È diventata virale la riflessione, che di seguito proponiamo, riguardo la campagna vaccinale che stiamo vivendo in questo buio XXI secolo. Riteniamo che, al di là di ogni opinione in merito, rispecchi l’attuale triste realtà.

«Tra tutti i vaccini che ho conosciuto nella mia vita, non ho mai visto un vaccino che mi obbligasse a indossare una mascherina e a mantenere le distanze sociali anche quando sei completamente vaccinato, con la necessità di un test negativo per salire a bordo di un aereo nonostante sia “immunizzato“.

Non ho mai sentito parlare di un vaccino che diffonda il virus anche dopo la vaccinazione.

Non avevo mai sentito parlare di premi, sconti, incentivi per vaccinarsi.

Non c’è mai stata discriminazione per coloro che non intendevano sottoporsi ad un vaccino.

Se non eri stato vaccinato, nessuno cercava di farti sentire una persona cattiva da isolare, da punire, da “imprigionare” anche se sana.
Non ho mai visto un vaccino che minacci il rapporto tra famiglia, colleghi e amici.
Non ho mai visto un vaccino usato per minacciare i mezzi di sussistenza, il lavoro o la scuola.
Non ho mai visto un vaccino che permettesse a un dodicenne di ignorare il consenso dei genitori.
Non ho mai visto un vaccino come questo, che discrimina, divide e giudica la società così com’è.
E come si stringe il tessuto sociale… mentre combattiamo l’un l’altro.

È un vaccino potente!
Fa tutte queste cose tranne l’IMMUNIZZAZIONE.

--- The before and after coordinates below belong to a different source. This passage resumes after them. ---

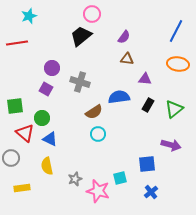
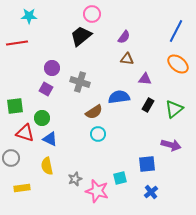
cyan star: rotated 21 degrees clockwise
orange ellipse: rotated 30 degrees clockwise
red triangle: rotated 24 degrees counterclockwise
pink star: moved 1 px left
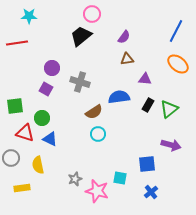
brown triangle: rotated 16 degrees counterclockwise
green triangle: moved 5 px left
yellow semicircle: moved 9 px left, 1 px up
cyan square: rotated 24 degrees clockwise
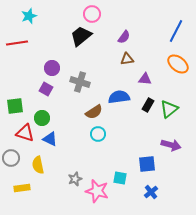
cyan star: rotated 21 degrees counterclockwise
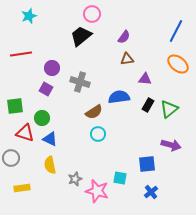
red line: moved 4 px right, 11 px down
yellow semicircle: moved 12 px right
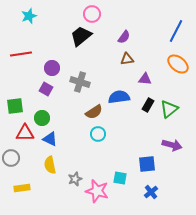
red triangle: rotated 18 degrees counterclockwise
purple arrow: moved 1 px right
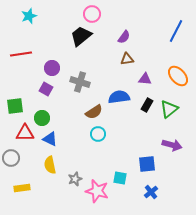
orange ellipse: moved 12 px down; rotated 10 degrees clockwise
black rectangle: moved 1 px left
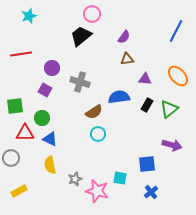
purple square: moved 1 px left, 1 px down
yellow rectangle: moved 3 px left, 3 px down; rotated 21 degrees counterclockwise
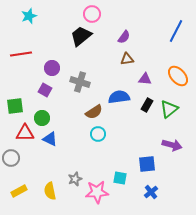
yellow semicircle: moved 26 px down
pink star: moved 1 px down; rotated 20 degrees counterclockwise
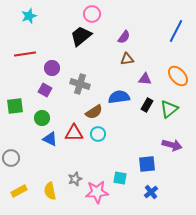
red line: moved 4 px right
gray cross: moved 2 px down
red triangle: moved 49 px right
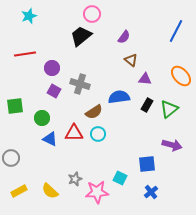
brown triangle: moved 4 px right, 1 px down; rotated 48 degrees clockwise
orange ellipse: moved 3 px right
purple square: moved 9 px right, 1 px down
cyan square: rotated 16 degrees clockwise
yellow semicircle: rotated 36 degrees counterclockwise
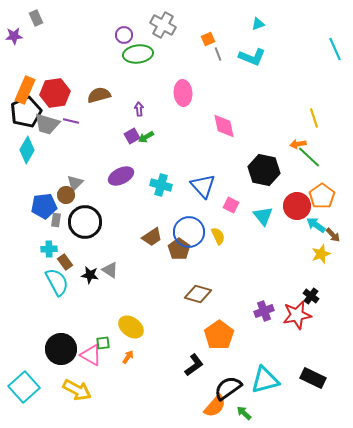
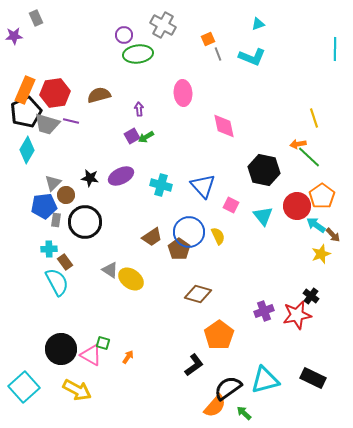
cyan line at (335, 49): rotated 25 degrees clockwise
gray triangle at (75, 183): moved 22 px left
black star at (90, 275): moved 97 px up
yellow ellipse at (131, 327): moved 48 px up
green square at (103, 343): rotated 24 degrees clockwise
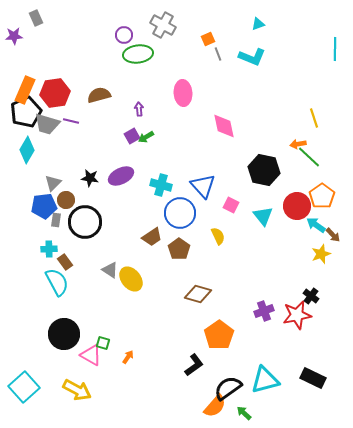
brown circle at (66, 195): moved 5 px down
blue circle at (189, 232): moved 9 px left, 19 px up
yellow ellipse at (131, 279): rotated 15 degrees clockwise
black circle at (61, 349): moved 3 px right, 15 px up
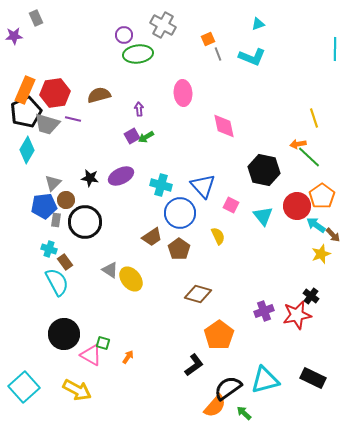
purple line at (71, 121): moved 2 px right, 2 px up
cyan cross at (49, 249): rotated 21 degrees clockwise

Se abbiamo ancora bisogno di più dosi di richiamo dopo essere stati completamente vaccinati e abbiamo ancora bisogno di ottenere un test negativo e abbiamo ancora bisogno di indossare una maschera ed essere ancora ricoverati in ospedale, è tempo di ammettere che qualcosa non va e che abbiamo sbagliato».